Six objects are placed at the vertices of a regular hexagon. The geometric center of the hexagon is at the origin with objects $1$ and $4$ on the x-axis (see figure). The mass of the ${k^{th}}$object is ${m_k} = {k^i}M\left| {cos{\theta _k}} \right|$where $i$ is an integer, M is a constant with dimension of mass, and ${\theta _k}$ is the angular position of the ${k^{th}}$ vertex measured from the positive x-axis in the counterclockwise sense. If the net gravitational force on a body at the centroid vanishes, the value of $i$ is?

$\left( {{A}} \right){{ 0}}$
$\left( {{B}} \right){{ }}1$
$\left( {{C}} \right){{ 2}}$
$\left( {{D}} \right){{ }}3$

Answer 1

Here, net gravitational force is zero then the forces from the opposite side of the object cancel out.
According to the question we have ,
net gravitational force is equal to zero.
mass of ${k^{th}}$object is ${m_k} = {k^i}M\left| {cos{\theta _k}} \right|$

Complete step by step answer:
When the net gravitational force is zero then the diagonal opposite vertices of the hexagon should be equal to each other. So, depending upon this theory we will have $3$ conditions.
${m_1} = {{ }}{m_4},{{ }}{m_2} = {{ }}{m_5},{{ }}{m_3} = {{ }}{m_6}$
We can take any one condition to get the value of I.
Let us take ${m_1} = {{ }}{m_4}$
${{{k}}^{{i}}}{{M}}\mid {{cos}}{{{\theta }}_{{k}}}{\mid _{{{k = 1}}}} = {{{k}}^{{i}}}{{M}}\mid {{cos}}{{{\theta }}_{{k}}}{\mid _{{{k = 4}}}}$
The value of ${{{\theta }}_{{1}}} = 0$ and value of ${{{\theta }}_2} = 180$
By substituting we have,
$\Rightarrow {1^{{i}}}|\cos {{{\theta }}_1}| = {4^{{i}}}|\cos {{{\theta }}_4}|$.
$\Rightarrow {1^{{i}}}\cos {0^ \circ } = {4^{{i}}}\cos {180^ \circ }$
Here, $\cos {0^ \circ } = \cos {180^ \circ } = 1$
So we can write it as, we get,
$\Rightarrow {1^{{i}}} = {4^{{i}}}$
Here ${1^{{i}}} = 1$we get,
$\Rightarrow 1 = {4^{{i}}}$
We get,
$\Rightarrow {{i = 0}}$

Hence the correct option is $\left( {{A}} \right)$.

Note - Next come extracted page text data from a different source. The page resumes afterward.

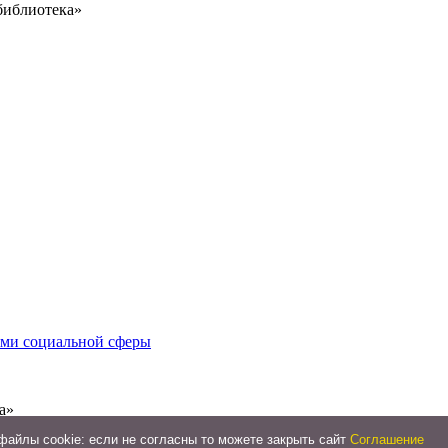
библиотека»
иями социальной сферы
а»
айлы cookie: если не согласны то можете закрыть сайт
Соглашение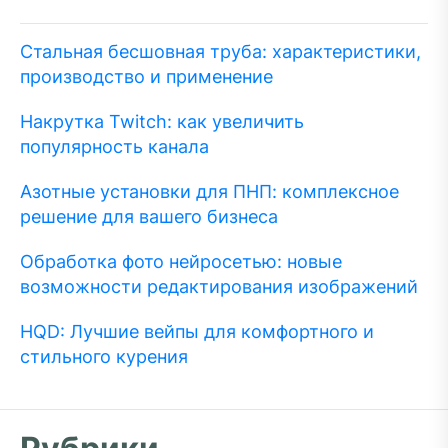
Стальная бесшовная труба: характеристики,
производство и применение
Накрутка Twitch: как увеличить
популярность канала
Азотные установки для ПНП: комплексное
решение для вашего бизнеса
Обработка фото нейросетью: новые
возможности редактирования изображений
HQD: Лучшие вейпы для комфортного и
стильного курения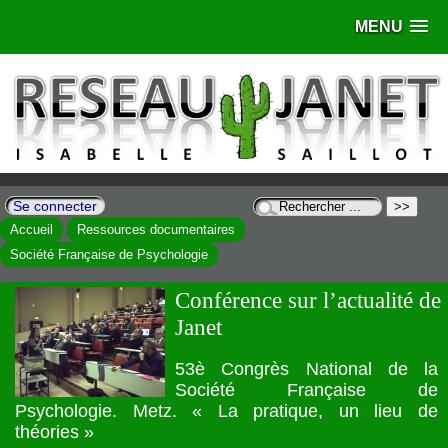
MENU
Se connecter
Accueil
Ressources documentaires
Société Française de Psychologie
Conférence sur l’actualité de
Janet
53è Congrès National de la
Société Française de
Psychologie. Metz. « La pratique, un lieu de
théories »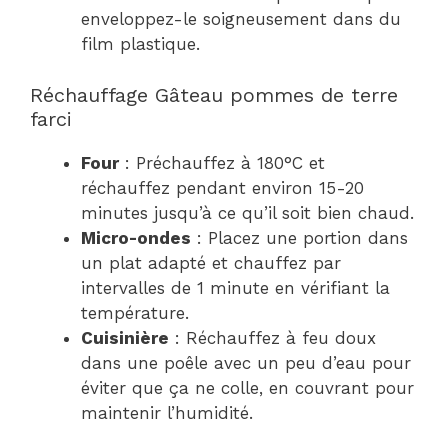
enveloppez-le soigneusement dans du
film plastique.
Réchauffage Gâteau pommes de terre
farci
Four
: Préchauffez à 180°C et
réchauffez pendant environ 15-20
minutes jusqu’à ce qu’il soit bien chaud.
Micro-ondes
: Placez une portion dans
un plat adapté et chauffez par
intervalles de 1 minute en vérifiant la
température.
Cuisinière
: Réchauffez à feu doux
dans une poêle avec un peu d’eau pour
éviter que ça ne colle, en couvrant pour
maintenir l’humidité.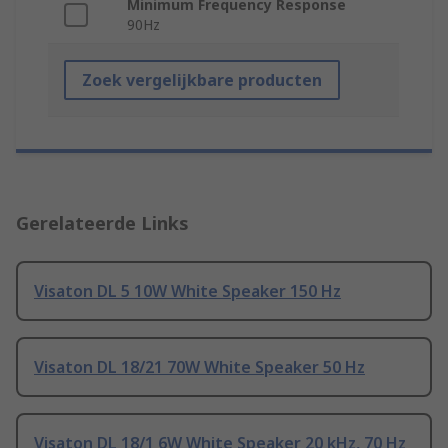
Minimum Frequency Response
90Hz
Zoek vergelijkbare producten
Gerelateerde Links
Visaton DL 5 10W White Speaker 150 Hz
Visaton DL 18/21 70W White Speaker 50 Hz
Visaton DL 18/1 6W White Speaker 20 kHz, 70 Hz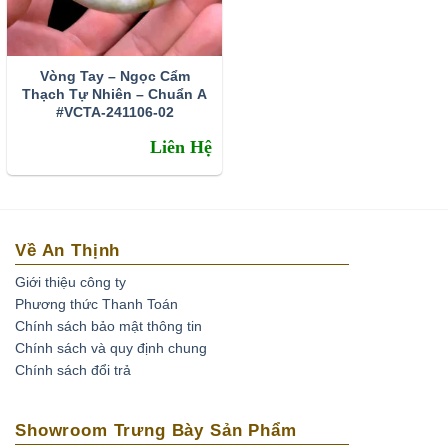
sẽ được tương sinh, hỗ trợ người đeo có thêm nhiều
cơ hội mới hay may mắn trong tài khí, công danh.
Vòng Tay – Ngọc Cẩm
Hãy click vào đây để biết rõ hơn về đoán mệnh cung
Thạch Tự Nhiên – Chuẩn A
sinh/phi:
Xem tại đây
#VCTA-241106-02
Liên Hệ
Về An Thịnh
Giới thiệu công ty
Phương thức Thanh Toán
Chính sách bảo mật thông tin
Chính sách và quy định chung
Chính sách đổi trả
Showroom Trưng Bày Sản Phẩm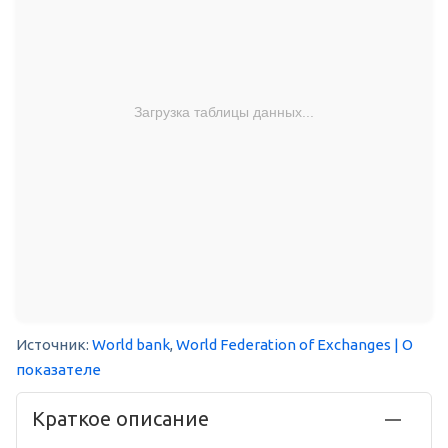
Загрузка таблицы данных...
Источник:
World bank
,
World Federation of Exchanges
| О
показателе
Краткое описание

Note: We can get the same value for i if we even consider another two conditions. We can do another method for the same question which gives the same value for$i$.
Net gravitational force is equal to zero.
All Diagonal opposite vertices should have equal mass.
${2^i}M{{ }}cos{{ }}60^\circ = {4^i}M{{ }}cos\left( {60^\circ + 180^\circ } \right)\;$
So,$\;I = 0$.